Why is Read Across America and Dr. Seuss celebrated on March 2?

Because Dr. Seuss was born on March 2, 1904, in Springfield, Massachusetts. His full name was Theodor Seuss Geisel. He wasn’t always known as Dr. Seuss. His friends and family knew his as “Ted.” Seuss was his mother’s maiden name. It wasn’t until later in college when he began using “Seuss” to sign his creative works. This was his first pseudonym.

His mother often soothed her children by chanting rhymes that she remembered from her childhood in Germany. Dr. Seuss credits his mother for his love of rhymes.

Many of his books show illustrations of people, places and things that he remembers of his youthful years growing up in Springfield, Massachusetts until he went off to college at Dartmouth, then later to Oxford in England. You can learn more about Dr. Seuss.

I learned that he first started his professional career in advertising and as a cartoonist. World War II influenced his cartoons, which became more political in theme. Wanting to contribute to helping his country, he created animated war training films with director Frank Capra featuring Private Snafu.

A very important lesson Dr. Seuss can teach us all is to not give up. His first children’s book, And to Think I Saw It on Mulberry Street, was rejected 27 times before he could get it published!

Did you know that The Cat in the Hat was written as a first reader book? I didn’t. It has 225 first-reader words. What a fun book for a child to learn to read!

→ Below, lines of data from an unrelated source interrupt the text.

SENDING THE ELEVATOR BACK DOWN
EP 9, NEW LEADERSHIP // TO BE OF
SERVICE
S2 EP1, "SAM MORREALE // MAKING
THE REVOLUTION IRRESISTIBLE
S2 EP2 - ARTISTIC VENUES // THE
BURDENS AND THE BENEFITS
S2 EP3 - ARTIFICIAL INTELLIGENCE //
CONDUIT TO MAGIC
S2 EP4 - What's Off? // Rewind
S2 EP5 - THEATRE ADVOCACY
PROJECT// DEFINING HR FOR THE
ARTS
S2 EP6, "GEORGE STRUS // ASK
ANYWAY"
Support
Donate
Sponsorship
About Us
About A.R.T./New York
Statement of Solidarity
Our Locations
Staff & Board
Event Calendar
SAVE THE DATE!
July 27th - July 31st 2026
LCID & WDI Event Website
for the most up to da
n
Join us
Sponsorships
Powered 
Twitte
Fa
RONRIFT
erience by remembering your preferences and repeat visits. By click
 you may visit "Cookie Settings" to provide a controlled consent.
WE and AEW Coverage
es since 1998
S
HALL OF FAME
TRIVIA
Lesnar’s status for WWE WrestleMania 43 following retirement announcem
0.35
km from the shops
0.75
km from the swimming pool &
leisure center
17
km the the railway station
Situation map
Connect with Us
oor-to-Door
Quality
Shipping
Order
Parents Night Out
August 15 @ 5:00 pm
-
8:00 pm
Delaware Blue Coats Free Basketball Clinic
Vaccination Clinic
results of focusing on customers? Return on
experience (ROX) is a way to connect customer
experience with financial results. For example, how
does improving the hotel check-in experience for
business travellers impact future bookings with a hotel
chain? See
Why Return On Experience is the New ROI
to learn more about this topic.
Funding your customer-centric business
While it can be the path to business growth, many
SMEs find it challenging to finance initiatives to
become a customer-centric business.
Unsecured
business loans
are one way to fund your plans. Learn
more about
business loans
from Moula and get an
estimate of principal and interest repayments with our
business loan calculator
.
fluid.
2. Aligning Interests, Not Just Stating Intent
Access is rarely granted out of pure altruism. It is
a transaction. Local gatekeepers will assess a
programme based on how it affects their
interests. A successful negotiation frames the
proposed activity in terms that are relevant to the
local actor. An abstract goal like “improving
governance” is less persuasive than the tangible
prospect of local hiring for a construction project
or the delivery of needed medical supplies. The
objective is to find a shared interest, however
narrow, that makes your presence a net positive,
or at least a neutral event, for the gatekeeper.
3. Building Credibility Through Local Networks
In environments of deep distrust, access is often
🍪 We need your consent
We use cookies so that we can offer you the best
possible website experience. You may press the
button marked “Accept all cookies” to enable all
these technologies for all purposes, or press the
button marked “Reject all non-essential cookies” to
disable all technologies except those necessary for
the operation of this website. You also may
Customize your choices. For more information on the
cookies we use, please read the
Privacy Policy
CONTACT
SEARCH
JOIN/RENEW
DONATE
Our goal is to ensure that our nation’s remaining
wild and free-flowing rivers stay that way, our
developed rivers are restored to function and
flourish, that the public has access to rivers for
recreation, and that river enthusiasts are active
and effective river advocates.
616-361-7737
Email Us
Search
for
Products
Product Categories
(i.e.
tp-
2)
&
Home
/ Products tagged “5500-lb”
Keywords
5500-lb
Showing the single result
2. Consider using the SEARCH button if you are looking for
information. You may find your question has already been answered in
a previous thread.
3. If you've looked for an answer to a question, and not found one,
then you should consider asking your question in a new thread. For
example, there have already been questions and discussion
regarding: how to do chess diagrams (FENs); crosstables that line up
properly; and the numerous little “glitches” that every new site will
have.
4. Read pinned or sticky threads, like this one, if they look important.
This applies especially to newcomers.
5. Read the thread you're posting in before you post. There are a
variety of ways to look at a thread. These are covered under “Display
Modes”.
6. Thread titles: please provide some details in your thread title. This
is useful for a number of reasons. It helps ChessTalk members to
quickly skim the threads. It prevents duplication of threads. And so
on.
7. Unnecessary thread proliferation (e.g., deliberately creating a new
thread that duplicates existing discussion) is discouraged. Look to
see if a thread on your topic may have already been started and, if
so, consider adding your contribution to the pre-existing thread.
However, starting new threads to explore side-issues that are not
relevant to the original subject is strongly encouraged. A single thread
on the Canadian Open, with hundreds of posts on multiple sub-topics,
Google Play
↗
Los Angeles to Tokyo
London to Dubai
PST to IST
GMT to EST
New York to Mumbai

At the time of his death in 1991, Dr. Seuss had published 44 children’s books which have influenced the creative works of television specials, a Broadway show, and a movie.

If you visit Springfield, be sure to enjoy the Dr. Seuss National Memorial Sculpture Garden displaying bronzed statues of some of your favorite Dr. Seuss characters.

I’m sure his legacy will continue for many generations to follow.